I guess if any of us knew what to do...we'd have done it already. Sheesh...
- mark rogers
- November 2, 2010 2:29 PM
PIcasso doesn't paint Guernica without a paint brush.
Jack the Ripper doesn't murder anyone without a knife (well, at least he doesn't get THAT nickname).
Mike Tyson doesn't knock anybody out without hands.
Judge Judy doesn't get order in her court without a gavel.
Roger Bannister doesn't break the 4-minute mile without knee joints.
Get where I'm going with this?

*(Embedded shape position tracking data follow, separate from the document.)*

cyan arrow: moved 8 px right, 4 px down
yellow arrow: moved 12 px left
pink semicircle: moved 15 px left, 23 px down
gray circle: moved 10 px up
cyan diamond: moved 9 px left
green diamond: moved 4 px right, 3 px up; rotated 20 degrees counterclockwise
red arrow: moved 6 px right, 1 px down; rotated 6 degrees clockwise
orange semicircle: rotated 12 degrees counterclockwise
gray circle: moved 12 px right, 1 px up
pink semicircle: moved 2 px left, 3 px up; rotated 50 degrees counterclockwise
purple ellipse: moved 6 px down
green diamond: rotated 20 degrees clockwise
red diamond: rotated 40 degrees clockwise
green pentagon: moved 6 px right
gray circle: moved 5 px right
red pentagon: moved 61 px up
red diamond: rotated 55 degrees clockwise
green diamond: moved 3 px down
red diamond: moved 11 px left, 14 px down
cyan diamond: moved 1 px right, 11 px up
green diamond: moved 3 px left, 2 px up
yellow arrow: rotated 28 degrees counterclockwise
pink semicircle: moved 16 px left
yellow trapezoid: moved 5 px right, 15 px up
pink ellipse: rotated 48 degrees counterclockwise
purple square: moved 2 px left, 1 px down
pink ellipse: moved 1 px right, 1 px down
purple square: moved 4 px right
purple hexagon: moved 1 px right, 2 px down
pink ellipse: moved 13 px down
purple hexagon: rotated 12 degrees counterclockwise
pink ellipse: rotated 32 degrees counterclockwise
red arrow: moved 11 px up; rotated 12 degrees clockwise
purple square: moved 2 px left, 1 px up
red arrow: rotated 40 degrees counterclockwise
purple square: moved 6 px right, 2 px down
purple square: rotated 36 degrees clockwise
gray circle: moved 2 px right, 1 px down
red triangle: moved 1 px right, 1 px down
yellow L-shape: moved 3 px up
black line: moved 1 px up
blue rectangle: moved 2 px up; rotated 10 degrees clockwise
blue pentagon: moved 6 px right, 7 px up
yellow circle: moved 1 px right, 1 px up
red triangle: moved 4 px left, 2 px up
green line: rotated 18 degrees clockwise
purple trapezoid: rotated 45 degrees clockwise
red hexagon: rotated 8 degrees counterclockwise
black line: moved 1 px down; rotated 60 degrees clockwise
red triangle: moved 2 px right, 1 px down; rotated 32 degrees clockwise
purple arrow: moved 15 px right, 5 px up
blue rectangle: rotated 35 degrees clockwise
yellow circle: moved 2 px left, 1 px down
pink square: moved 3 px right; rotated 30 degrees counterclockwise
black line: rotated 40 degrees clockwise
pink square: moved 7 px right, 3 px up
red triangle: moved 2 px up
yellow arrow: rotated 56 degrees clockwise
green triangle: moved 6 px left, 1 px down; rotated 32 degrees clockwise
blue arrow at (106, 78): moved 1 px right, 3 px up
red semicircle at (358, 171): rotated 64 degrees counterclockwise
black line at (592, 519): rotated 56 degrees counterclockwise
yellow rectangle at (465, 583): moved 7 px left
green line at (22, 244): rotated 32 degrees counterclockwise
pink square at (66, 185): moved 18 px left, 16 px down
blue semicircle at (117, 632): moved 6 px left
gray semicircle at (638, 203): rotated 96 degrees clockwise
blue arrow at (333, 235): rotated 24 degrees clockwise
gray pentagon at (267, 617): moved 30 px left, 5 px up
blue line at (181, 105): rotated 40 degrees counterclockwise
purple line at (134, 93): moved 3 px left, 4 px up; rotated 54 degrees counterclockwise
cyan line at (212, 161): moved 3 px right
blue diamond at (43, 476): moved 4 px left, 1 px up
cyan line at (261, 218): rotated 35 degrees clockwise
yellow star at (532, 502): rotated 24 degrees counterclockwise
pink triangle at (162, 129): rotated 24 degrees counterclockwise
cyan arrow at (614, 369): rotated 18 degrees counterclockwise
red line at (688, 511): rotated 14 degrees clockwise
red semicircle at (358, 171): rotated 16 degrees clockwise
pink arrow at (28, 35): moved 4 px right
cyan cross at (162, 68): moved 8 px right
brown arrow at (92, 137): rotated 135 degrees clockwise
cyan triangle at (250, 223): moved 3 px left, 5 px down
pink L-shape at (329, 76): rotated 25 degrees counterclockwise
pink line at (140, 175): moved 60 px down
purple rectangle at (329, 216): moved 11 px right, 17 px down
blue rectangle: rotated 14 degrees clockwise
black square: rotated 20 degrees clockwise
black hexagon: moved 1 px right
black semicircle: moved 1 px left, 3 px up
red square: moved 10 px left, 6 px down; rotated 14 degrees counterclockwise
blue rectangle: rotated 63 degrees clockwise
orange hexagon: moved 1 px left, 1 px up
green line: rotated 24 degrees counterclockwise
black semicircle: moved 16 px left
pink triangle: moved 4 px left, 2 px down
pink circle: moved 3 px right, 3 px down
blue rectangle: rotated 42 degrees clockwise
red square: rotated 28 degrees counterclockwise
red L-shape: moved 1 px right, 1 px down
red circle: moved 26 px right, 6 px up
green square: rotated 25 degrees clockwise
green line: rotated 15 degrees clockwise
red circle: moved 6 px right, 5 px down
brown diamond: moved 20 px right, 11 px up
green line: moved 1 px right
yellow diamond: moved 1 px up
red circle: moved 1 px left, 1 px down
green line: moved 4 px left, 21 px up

How about a few more...
John Hancock doesn't sign his name without a pen.
Bob Villa is just another Bob without his screwdriver.
King Kong is just a big monkey without the Empire State Building.
And the Abilene High Eagles can't score points if they don't have the ball.
And that's EXACTLY how Cooper beat Abilene High on Friday night - with exceptional ball control.
Racking up nearly twice as many total offensive yards than the Eagles didn't hurt much either. But if your opponent is limited to just three possessions in the final 24+ minutes of a 48 minute game, you have a pretty good chance to win.
And Cooper didn't just win. They absolutely dominated. The last time Abilene High lost by more than 17 points? September 8, 2006 vs. Lubbock Monterey. Four years ago. The Texas Rangers infield was still made up of Teixeira, Kinsler, Young, and Blalock. UT was the defending national chamion. Bird flu had just hit the UK. It was the month Byron Nelson died...
Anyway...it's been a while.
Props to Mike Spradlin for a signature win and gaining some state-wide publicity.
The Eagles can and will still make a deep playoff run. But Cooper proved on Friday night that it does belong in the conversation of best high school football teams in Texas this year.